February 10, 2009

Pioneer Woman

Like some raving female King Lear, I tried to fix a potential problem outside where rain was coming off our roof in a heavy downpour. I dragged a plastic garbage can and a 10-gallon pickle bucket (not sure why we have this) out into the back yard. Now as a warrantee-holder for an expensive brand of gutter “raincoats”, I expect that water should not be coming off the roof that fast but rather out the drainage system. And certainly not potentially down my basement walls or into the already-soaked ground.

According to manufacturer’s commercials, “you will never have to clean your gutters again.” Apparently in the contract’s teeny tiny print below it says “except when the gutter raincoat gets dirt on it.”
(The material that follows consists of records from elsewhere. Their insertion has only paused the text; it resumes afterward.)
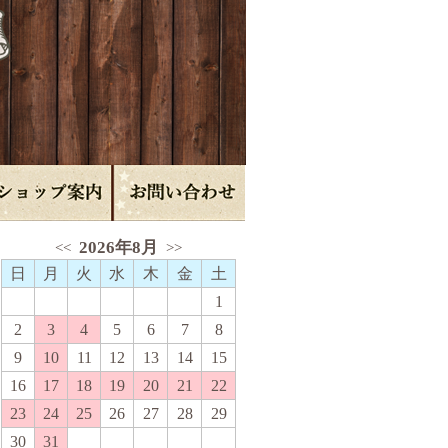
2026年8月
<<
>>
日
月
火
水
木
金
土
1
2
3
4
5
6
7
8
9
10
11
12
13
14
15
16
17
18
19
20
21
22
23
24
25
26
27
28
29
30
31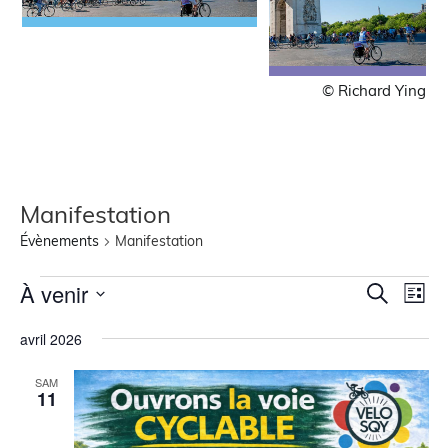
© Richard Ying
Manifestation
Évènements
Manifestation
Recher
Nav
À venir
Recherche
Liste
de
Sélectionnez
et
une
vue
avril 2026
navigat
date.
Évè
de
SAM
11
vues
Évènem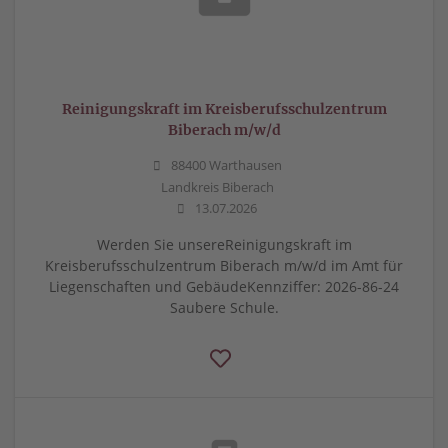
Reinigungskraft im Kreisberufsschulzentrum
Biberach m/w/d
88400 Warthausen
Landkreis Biberach
13.07.2026
Werden Sie unsereReinigungskraft im
Kreisberufsschulzentrum Biberach m/w/d im Amt für
Liegenschaften und GebäudeKennziffer: 2026-86-24
Saubere Schule.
Why did our thousand-dollar-plus raincoat system have dirt on it? A portion of the apparatus came up during the ice storm and the wind blew it back down. The company does not take responsibility for the natural materials collected in the gutters during those four days since I called them, because their employee did not see the raincoat standing up. (And I paid $89.95 for them to tell me this, which is the “house call” fee according to the warrantee.)

So taking matters in to my own hands, I went out to solve the problem. O Pioneer Woman that I am. First I thought Son’s Boy Scout tarp could be rigged up along the wall to force the water into the ditch. But how to attach the tarp to the wall? Despite it’s reputation as the “handyman’s friend”, duct tape would not stick to the brick. (By this time I was completely soaked from head to toe, and my hair was standing on end.)

Then, a revelation....

“A bucket, I’ll get a bucket.” It hit me that a garbage can would work, and I found the erstwhile pickle bucket next to it.
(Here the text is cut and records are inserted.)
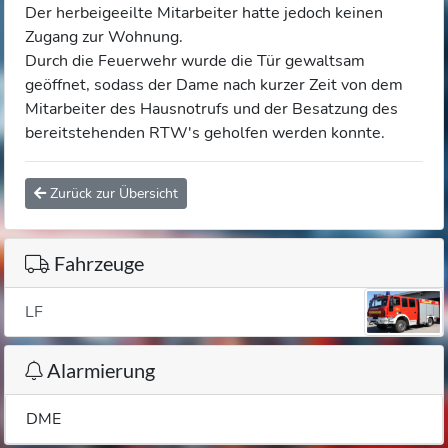
Der herbeigeeilte Mitarbeiter hatte jedoch keinen
Zugang zur Wohnung.
Durch die Feuerwehr wurde die Tür gewaltsam
geöffnet, sodass der Dame nach kurzer Zeit von dem
Mitarbeiter des Hausnotrufs und der Besatzung des
bereitstehenden RTW's geholfen werden konnte.
Zurück zur Übersicht
Fahrzeuge
LF
Alarmierung
DME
Now let’s review. We’ve had Hurricane Ike come through last fall (usually we don’t have hurricanes in the Midwest) and the worst ice storm in a 100 years last week. Tomorrow we are getting what Kansas got today, so I’m going to stay home, batten down the hatches, and prepare to drag my buckets well past the end of the drains and dump them (so the water doesn’t soak into the ground and go where it should not). And I did the annual sump pump test today. Nothing is as lovely to a homeowner as the sound of a working sump pump.

My Rodeo Cowgirl friend P.C. in San Antonio tells me that they are having a very bad drought and the hot spring winds are already bringing in skin-wrinkling air. Dear P.C.: wish I could run a pump under our town and ship all this melted ice to you! Wish Atlas could lift the earth and balance it out! Quoth the raven.